SURABAYA, Tugujatim.id – Tak ada ruang aman, kasus pencabulan seakan-akan menjadi gunung es yang tak pernah ada habisnya.
Baru-baru ini, Surabaya ramai diperbincangkan atas kasus pencabulan yang diduga dilakukan oleh salah seorang guru Madrasah Ibtidaiyah (MI) di kawasan Surabaya utara. Tersangka yang berinisial A tersebut melakukan aksi bejatnya kepada sejumlah siswanya.
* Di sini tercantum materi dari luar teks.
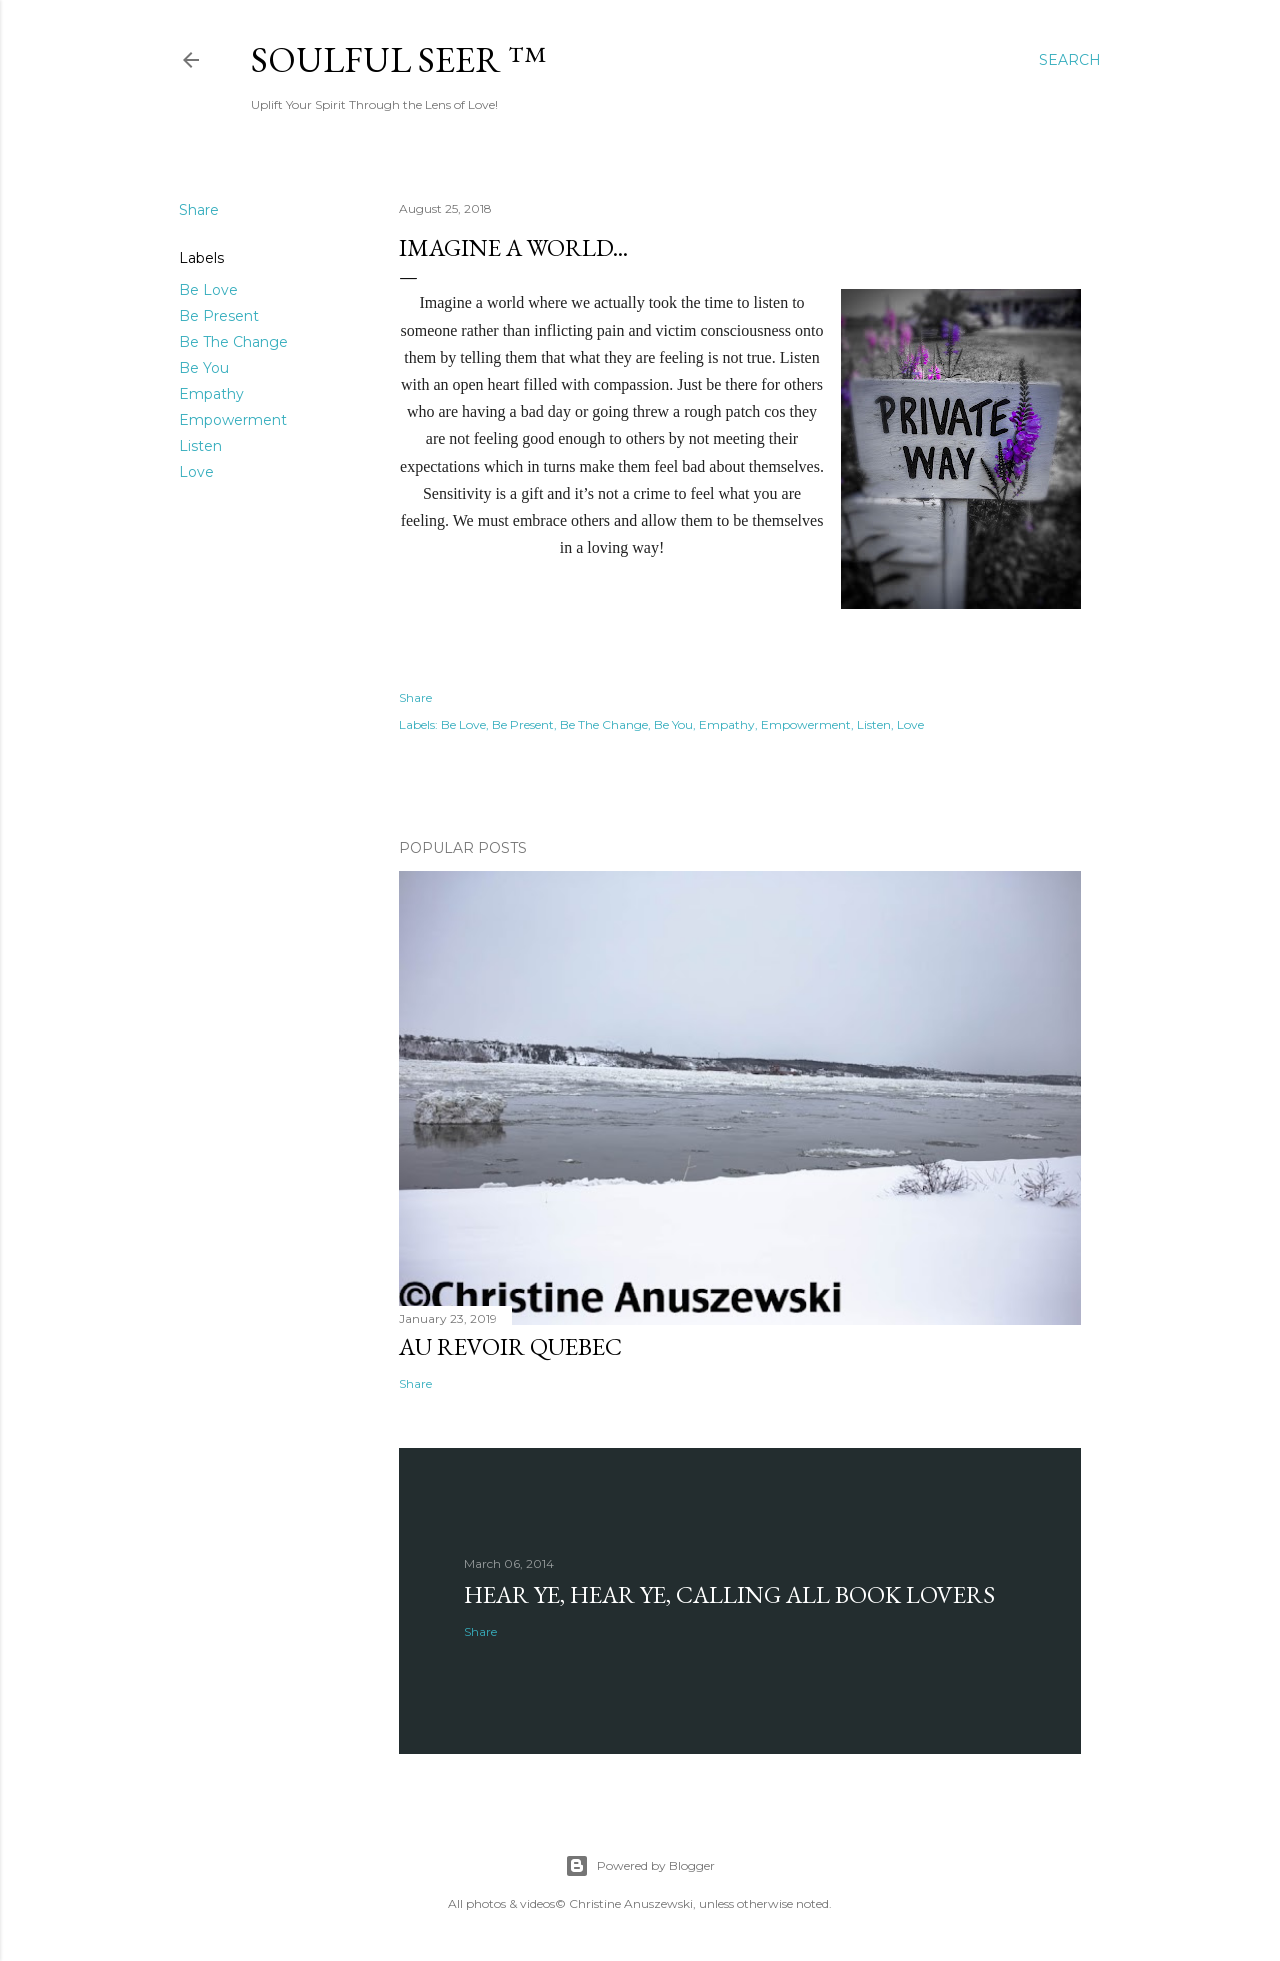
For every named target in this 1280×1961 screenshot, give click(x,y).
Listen (200, 446)
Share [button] (199, 210)
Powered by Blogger (640, 1866)
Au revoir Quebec (510, 1346)
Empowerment (233, 420)
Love (196, 472)
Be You (204, 368)
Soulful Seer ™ (398, 59)
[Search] (1070, 60)
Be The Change (233, 342)
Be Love (208, 290)
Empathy (211, 394)
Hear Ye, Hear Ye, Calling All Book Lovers (729, 1594)
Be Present (219, 316)
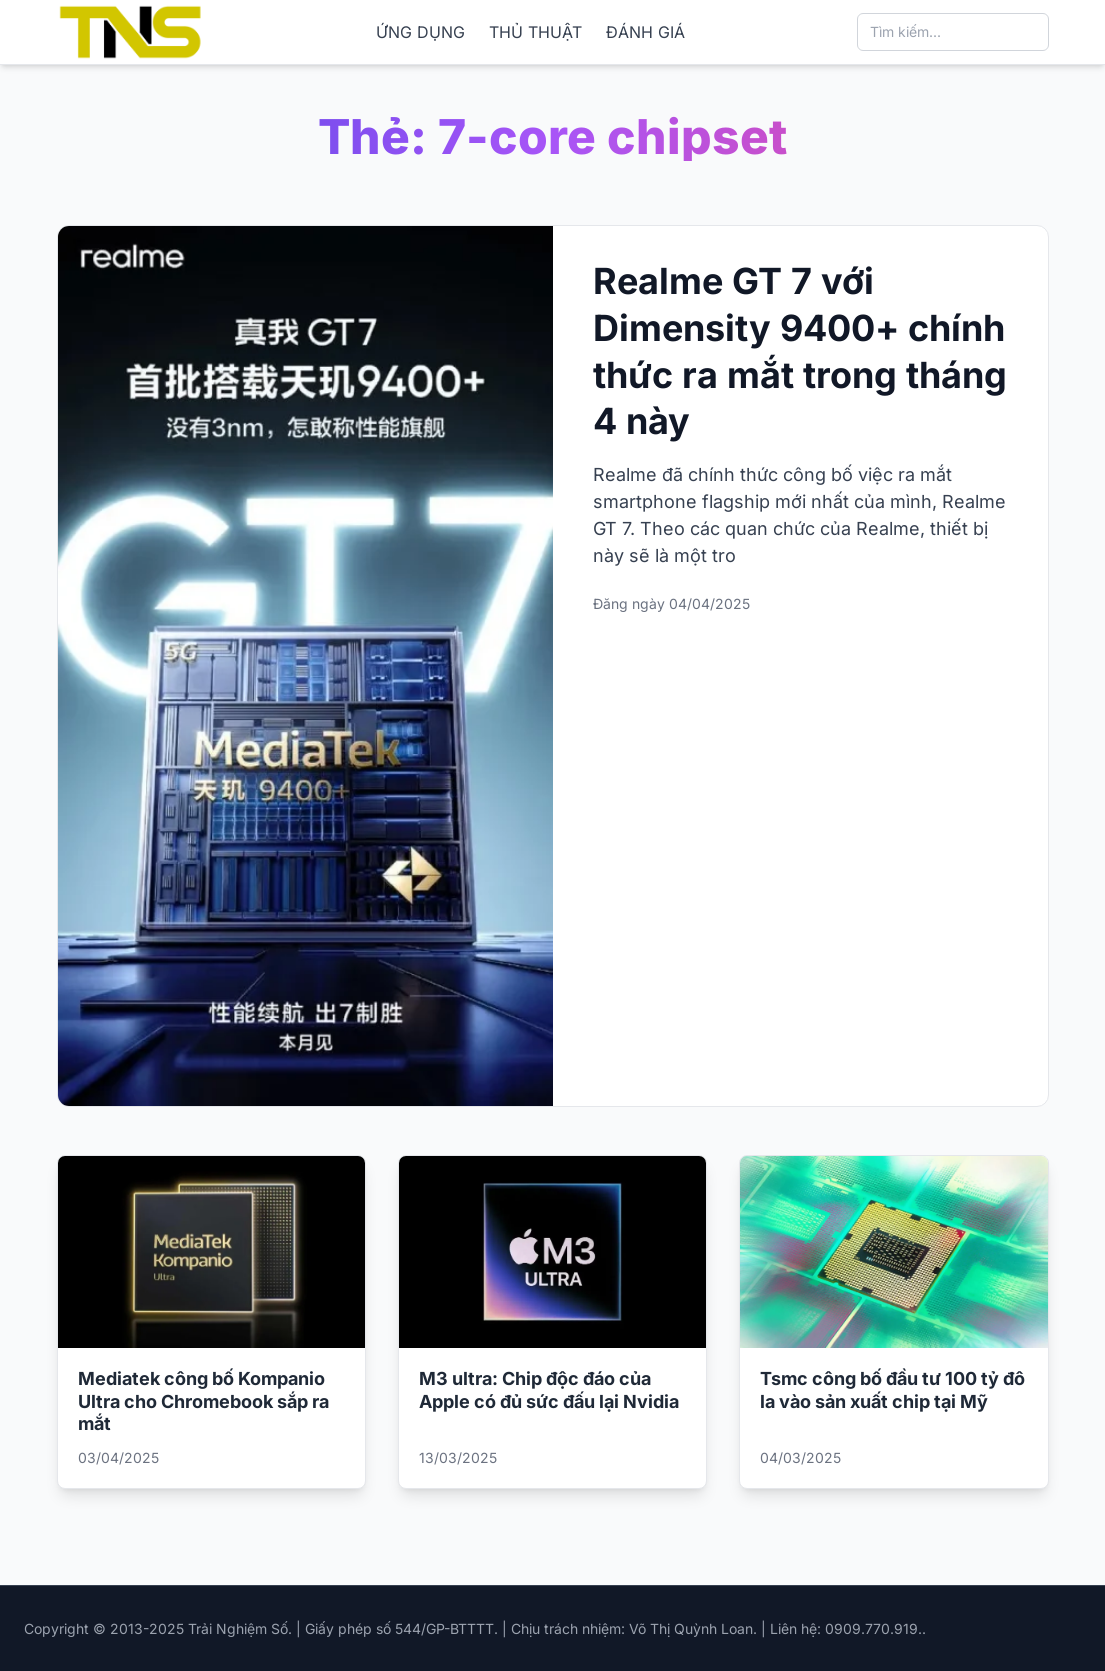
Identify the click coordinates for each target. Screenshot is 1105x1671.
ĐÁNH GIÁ (645, 32)
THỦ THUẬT (535, 32)
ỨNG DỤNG (420, 32)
Untuk melancarkan aksinya, tersangka diduga memasukkan alat kelaminnya ke dalam mulut siswa dengan dalih model pembelajaran indra perasa. Tersangka juga membawa sayuran seperti mentimun, wortel, dan terong.
Menyikapi hal tersebut, menurut psikolog keluarga dan anak, Herliyana Isnaeni, pihak sekolah memiliki andil yang besar dalam memberikan ruang aman bagi para siswa ketika di sekolah.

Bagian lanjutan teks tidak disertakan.